US 12,112,537 B2
	Contrastive captioning for image groups
Quan Hung Tran, San Jose, CA (US); Long Thanh Mai, San Jose, CA (US); Zhe Lin, Fremont, WA (US); and Zhuowan Li, Baltimore, MD (US)
Assigned to ADOBE INC., San Jose, CA (US)
Filed by ADOBE INC., San Jose, CA (US)
Filed on Oct. 16, 2023, as Appl. No. 18/487,183.
Application 18/487,183 is a division of application No. 16/998,876, filed on Aug. 20, 2020, granted, now 11,790,650.
Prior Publication US 2024/0037939 A1, Feb. 1, 2024
This patent is subject to a terminal disclaimer.
Int. Cl. G06V 20/30 (2022.01); G06F 16/535 (2019.01); G06F 16/55 (2019.01); G06F 18/214 (2023.01); G06F 40/205 (2020.01); G06V 10/75 (2022.01); G06V 10/82 (2022.01)

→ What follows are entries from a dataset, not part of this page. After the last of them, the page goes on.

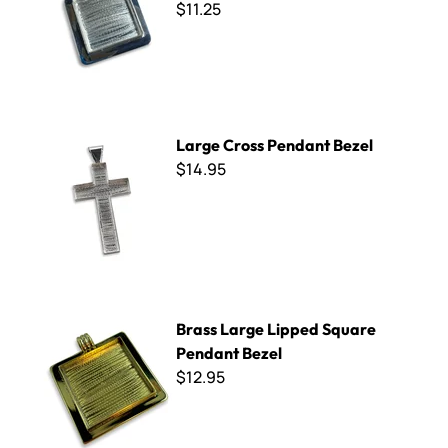
$11.25
Large Cross Pendant Bezel
Large Cross Pendant Bezel
$14.95
Brass Large Lipped Square Pendant Bezel
Brass Large Lipped Square
Pendant Bezel
$12.95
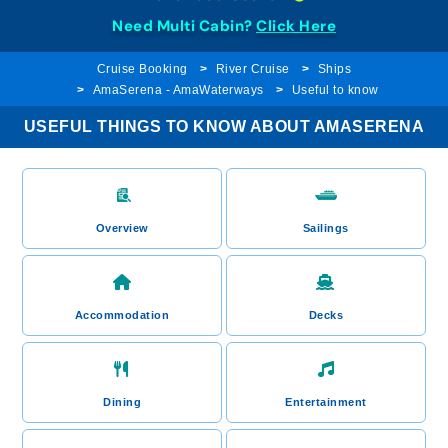
Need Multi Cabin?
Click Here
Cruise Booking
River Cruise
Ships
AmaSerena - AmaWaterways
Useful to know
USEFUL THINGS TO KNOW ABOUT AMASERENA
Overview
Sailings
Accommodation
Decks
Dining
Entertainment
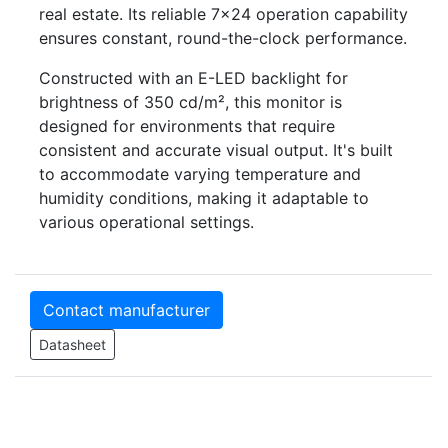
real estate. Its reliable 7×24 operation capability
ensures constant, round-the-clock performance.
Constructed with an E-LED backlight for
brightness of 350 cd/m², this monitor is
designed for environments that require
consistent and accurate visual output. It's built
to accommodate varying temperature and
humidity conditions, making it adaptable to
various operational settings.
Contact manufacturer
Datasheet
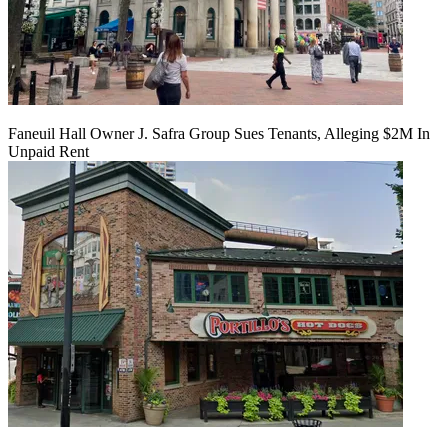
Faneuil Hall Owner J. Safra Group Sues Tenants, Alleging $2M In
Unpaid Rent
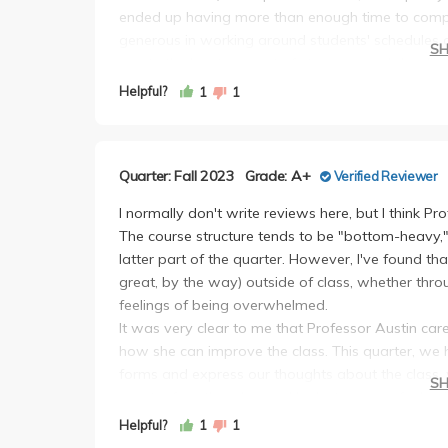
ended up having more than enough time to comp
generous in working around students' schedules and
S
create the least amount of stress around deadlines
workshops (1 a week) was really pointless since 
Helpful?
1
1
proposal and presentation.
In terms of class content and assignments, this w
first time I genuinely felt like I was being challe
Quarter: Fall 2023
Grade: A+
Verified Reviewer
when writing my research proposal. In my opinio
giving students guidance and letting students do
I normally don't write reviews here, but I think Pr
about. Yes, I did struggle at times when writing 
The course structure tends to be "bottom-heavy,
Paul and Professor Austin I never felt like what
latter part of the quarter. However, I've found t
the presentation component at the end of the qua
great, by the way) outside of class, whether throug
audience and presented with energy did very well.
feelings of being overwhelmed.
had been working on all quarter and felt rewardi
It was very clear to me that Professor Austin ca
recommend practicing your presentation in front 
how she can improve the class. This quarter, we
definitely helped me.
forms and express our thoughts about the class, w
S
As someone who had no previous research nor lab 
quarter for other classes. Her lectures can feel quit
much from it. Professor Austin wants students to p
course content itself. There's a lot of ground to co
Helpful?
1
1
the process. Yes she might let you struggle at ti
my research lab oftentimes overlaps with what is 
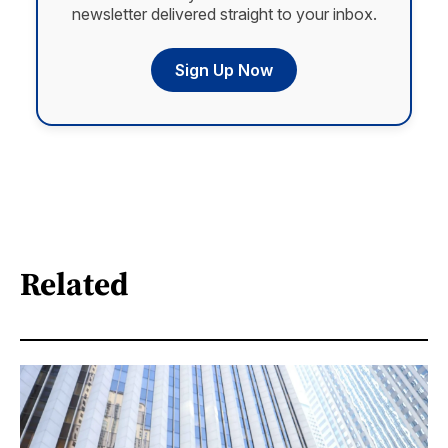
newsletter delivered straight to your inbox.
Sign Up Now
Related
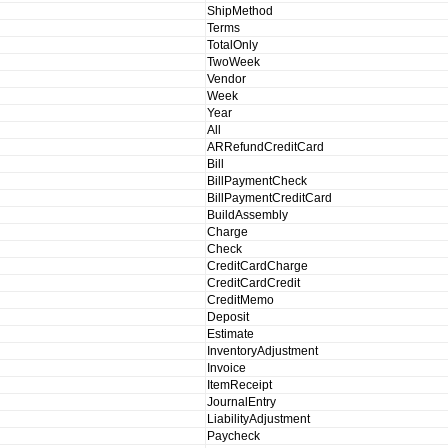
ShipMethod
Terms
TotalOnly
TwoWeek
Vendor
Week
Year
All
ARRefundCreditCard
Bill
BillPaymentCheck
BillPaymentCreditCard
BuildAssembly
Charge
Check
CreditCardCharge
CreditCardCredit
CreditMemo
Deposit
Estimate
InventoryAdjustment
Invoice
ItemReceipt
JournalEntry
LiabilityAdjustment
Paycheck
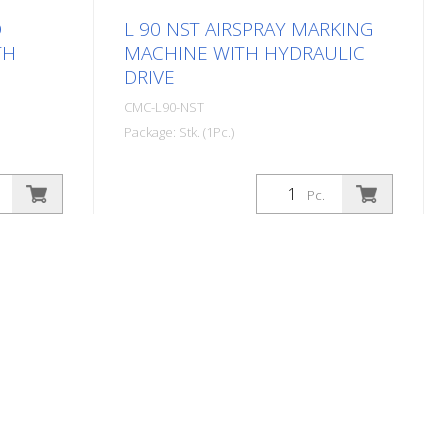
D
L 90 NST AIRSPRAY MARKING
TH
MACHINE WITH HYDRAULIC
DRIVE
CMC-L90-NST
Package: Stk. (1Pc.)
 marking
Self-propelled Airspray road marking
Ideal for
machine with hydraulic drive. Ideal for
Pc.
owns or
marking municipalities and towns or
ol engine:
even larger parking lots. Petrol engine:
ter -
- Power 21 HP - Electric starter with
e: - 2
manual starter for emergencies -
e rear
Alternator for charging the battery -
utral and
Centrifugal disk Hydraulic drive: - 2
PUMP:
motors directly coupled to the rear
he driver
wheels - Control: forward, neutral and
bles
braking - VARIABLE-FLOW PUMP:
 Brake:
guarantees more safety for the driver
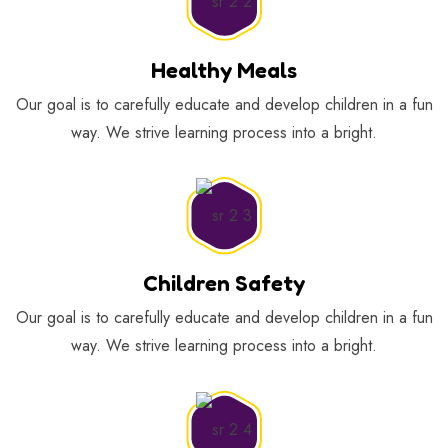
Healthy Meals
Our goal is to carefully educate and develop children in a fun
way. We strive learning process into a bright.
Children Safety
Our goal is to carefully educate and develop children in a fun
way. We strive learning process into a bright.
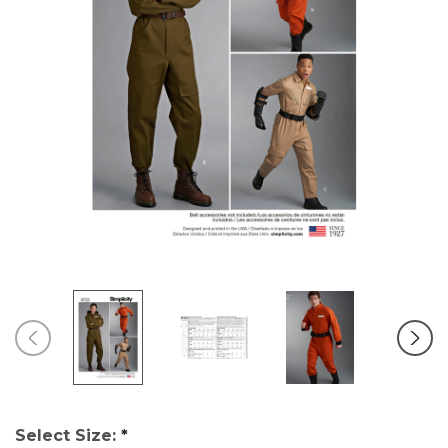
Select Size:
*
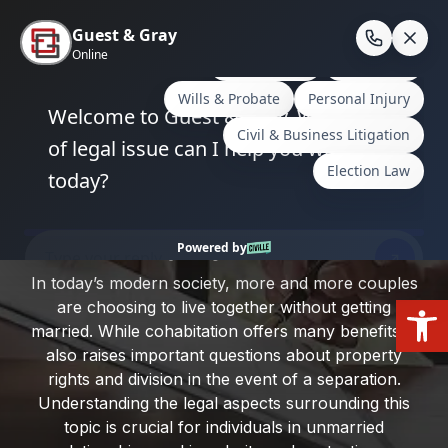
Skip
to
En
content
Home
/
Plano, Texas
/
Rights of Unmarried Couples
in Property Division
Rights of Unmarried Couples in
Property Division
In today’s modern society, more and more couples
Open
are choosing to live together without getting
married. While cohabitation offers many benefits, it
also raises important questions about property
rights and division in the event of a separation.
Understanding the legal aspects surrounding this
topic is crucial for individuals in unmarried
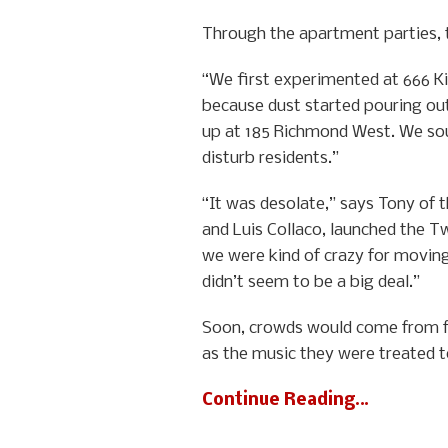
Through the apartment parties, t
“We first experimented at 666 K
because dust started pouring out
up at 185 Richmond West. We sou
disturb residents.”
“It was desolate,” says Tony of
and Luis Collaco, launched the Tw
we were kind of crazy for moving 
didn’t seem to be a big deal.”
Soon, crowds would come from far
as the music they were treated t
Continue Reading…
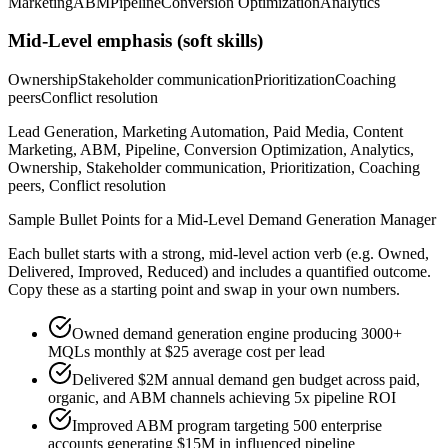
Marketing
ABM
Pipeline
Conversion Optimization
Analytics
Mid-Level
emphasis (soft skills)
Ownership
Stakeholder communication
Prioritization
Coaching
peers
Conflict resolution
Lead Generation, Marketing Automation, Paid Media, Content
Marketing, ABM, Pipeline, Conversion Optimization, Analytics,
Ownership, Stakeholder communication, Prioritization, Coaching
peers, Conflict resolution
Sample Bullet Points for a
Mid-Level
Demand Generation Manager
Each bullet starts with a strong,
mid
-level action verb (e.g.
Owned,
Delivered, Improved, Reduced
) and includes a quantified outcome.
Copy these as a starting point and swap in your own numbers.
Owned demand generation engine producing 3000+
MQLs monthly at $25 average cost per lead
Delivered $2M annual demand gen budget across paid,
organic, and ABM channels achieving 5x pipeline ROI
Improved ABM program targeting 500 enterprise
accounts generating $15M in influenced pipeline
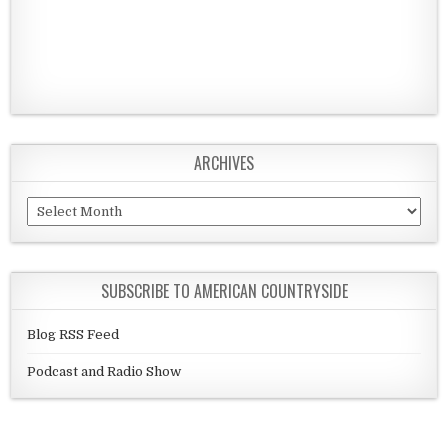
ARCHIVES
Archives
SUBSCRIBE TO AMERICAN COUNTRYSIDE
Blog RSS Feed
Podcast and Radio Show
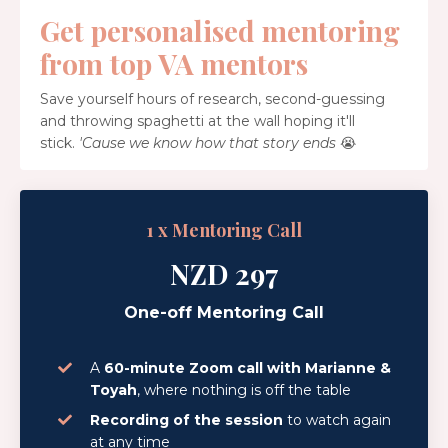
Get personalised mentoring
from top VA mentors
Save yourself hours of research, second-guessing
and throwing spaghetti at the wall hoping it'll
stick.
'Cause we know how that story ends
😭
1 x Mentoring Call
NZD 297
One-off Mentoring Call
A
60-minute Zoom call with Marianne &
Toyah
, where nothing is off the table
Recording of the session
to watch again
at any time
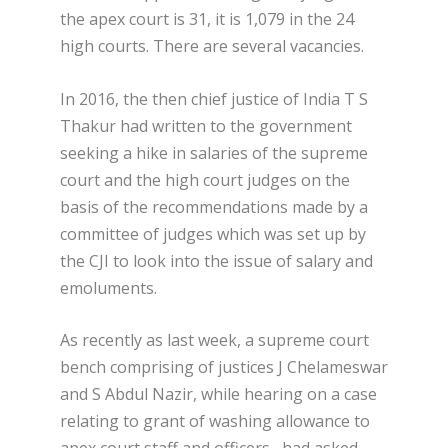
the apex court is 31, it is 1,079 in the 24
high courts. There are several vacancies.
In 2016, the then chief justice of India T S
Thakur had written to the government
seeking a hike in salaries of the supreme
court and the high court judges on the
basis of the recommendations made by a
committee of judges which was set up by
the CJI to look into the issue of salary and
emoluments.
As recently as last week, a supreme court
bench comprising of justices J Chelameswar
and S Abdul Nazir, while hearing on a case
relating to grant of washing allowance to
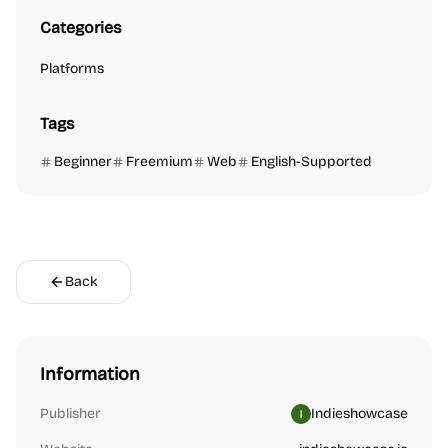
Categories
Platforms
Tags
Beginner
Freemium
Web
English-Supported
Back
Information
Publisher
Indieshowcase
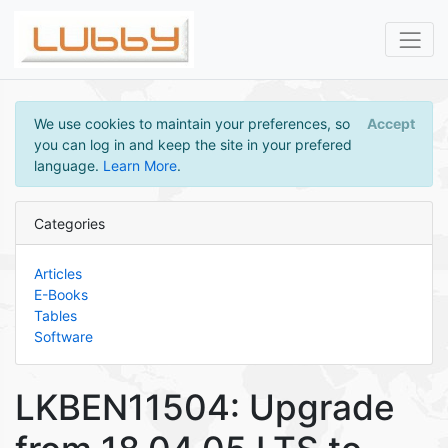
We use cookies to maintain your preferences, so
Accept
you can log in and keep the site in your prefered
language.
Learn More
.
Categories
Articles
E-Books
Tables
Software
LKBEN11504: Upgrade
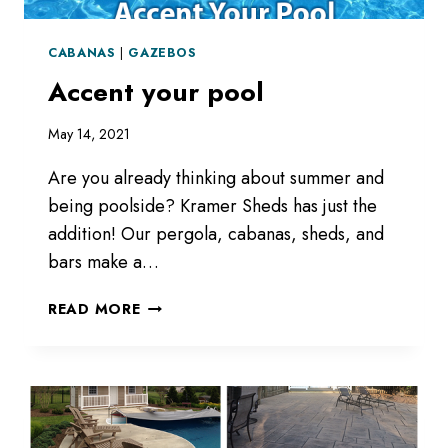
CABANAS
|
GAZEBOS
Accent your pool
May 14, 2021
Are you already thinking about summer and
being poolside? Kramer Sheds has just the
addition! Our pergola, cabanas, sheds, and
bars make a…
ACCENT
READ MORE
YOUR
POOL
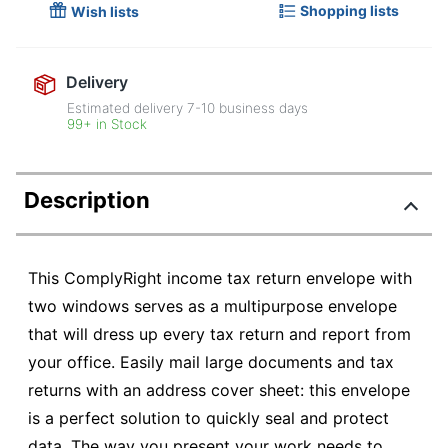
Shopping lists
Wish lists
Delivery
Estimated delivery
7-10
business days
99+ in Stock
Description
This ComplyRight income tax return envelope with
two windows serves as a multipurpose envelope
that will dress up every tax return and report from
your office. Easily mail large documents and tax
returns with an address cover sheet: this envelope
is a perfect solution to quickly seal and protect
data. The way you present your work needs to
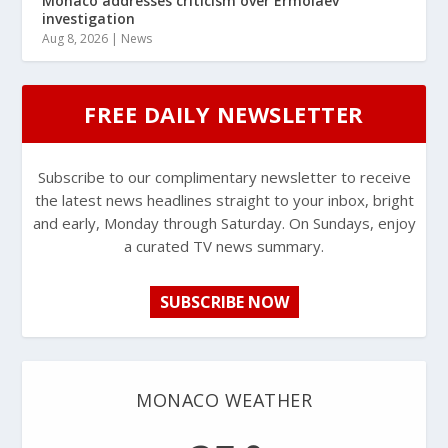
Monaco addresses criticism over Ermolaev
investigation
Aug 8, 2026
|
News
FREE DAILY NEWSLETTER
Subscribe to our complimentary newsletter to receive
the latest news headlines straight to your inbox, bright
and early, Monday through Saturday. On Sundays, enjoy
a curated TV news summary.
SUBSCRIBE NOW
MONACO WEATHER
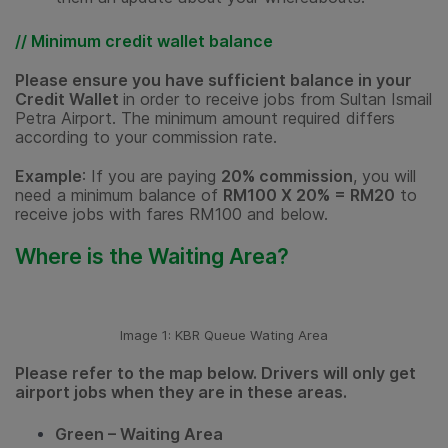
// Minimum credit wallet balance
Please ensure you have sufficient balance in your
Credit Wallet
in order to receive jobs from Sultan Ismail
Petra Airport. The minimum amount required differs
according to your commission rate.
Example
: If you are paying
20% commission
, you will
need a minimum balance of
RM100 X 20% = RM20
to
receive jobs with fares RM100 and below.
Where is the Waiting Area?
Image 1: KBR Queue Wating Area
Please refer to the map below. Drivers will only get
airport jobs when they are in these areas.
Green – Waiting Area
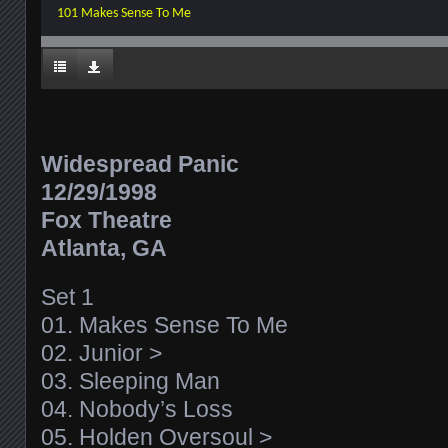
101 Makes Sense To Me
Widespread Panic
12/29/1998
Fox Theatre
Atlanta, GA
Set 1
01. Makes Sense To Me
02. Junior >
03. Sleeping Man
04. Nobody’s Loss
05. Holden Oversoul >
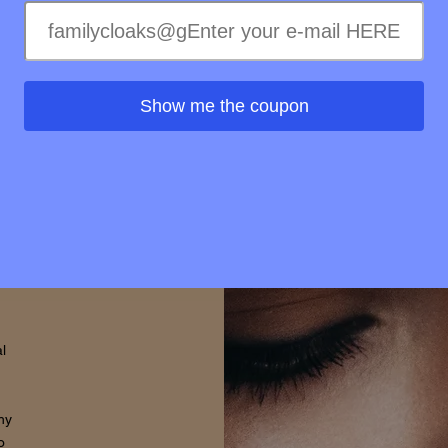
elty-
treme
ss of
ss to
Show me the coupon
s is
rovide
d that
thin.
l
hy
o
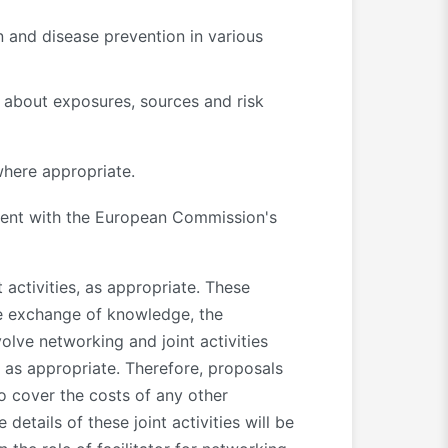
n and disease prevention in various
 about exposures, sources and risk
where appropriate.
ent with the European Commission's
 activities, as appropriate. These
the exchange of knowledge, the
olve networking and joint activities
 as appropriate. Therefore, proposals
o cover the costs of any other
 details of these joint activities will be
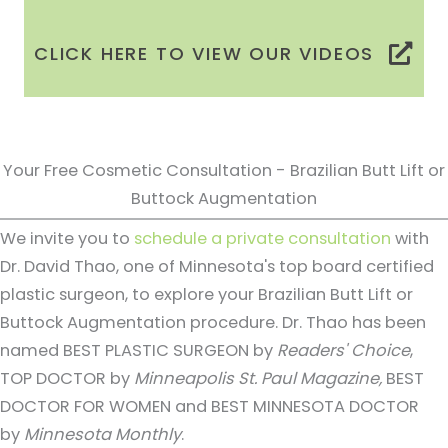
CLICK HERE TO VIEW OUR VIDEOS
Your Free Cosmetic Consultation - Brazilian Butt Lift or
Buttock Augmentation
We invite you to
schedule a private consultation
with
Dr. David Thao, one of Minnesota's top board certified
plastic surgeon, to explore your Brazilian Butt Lift or
Buttock Augmentation procedure. Dr. Thao has been
named BEST PLASTIC SURGEON by
Readers' Choice
,
TOP DOCTOR by
Minneapolis St. Paul Magazine,
BEST
DOCTOR FOR WOMEN and BEST MINNESOTA DOCTOR
by
Minnesota Monthly
.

CPC G06V 20/30 (2022.01) [G06F 16/535 (2019.01); G06F 16/55 (2019.01); G06F 18/214 (2023.01); G06F 40/205 (2020.01); G06V 10/751 (2022.01); G06V 10/82 (2022.01)]

20 Claims

1. A method comprising:

generating a dataset on which to train a model; and

training the model on the dataset;

wherein generating the dataset comprises:

parsing each image caption, in a set of image captions corresponding to a set of training images, into a scene graph;

identifying target groups from within the set of training images, wherein each of the target groups comprises a subset of the set of training images having a shared scene graph;

identifying reference groups from within the set of training images, wherein each of the reference groups corresponds to a different one of the target groups and comprises a different subset of the set of training images having scene graphs that only partially overlap with the shared scene graph of a corresponding one of the target groups; and

generating a group caption for each of the target groups based at least on the shared scene graph for a given target group.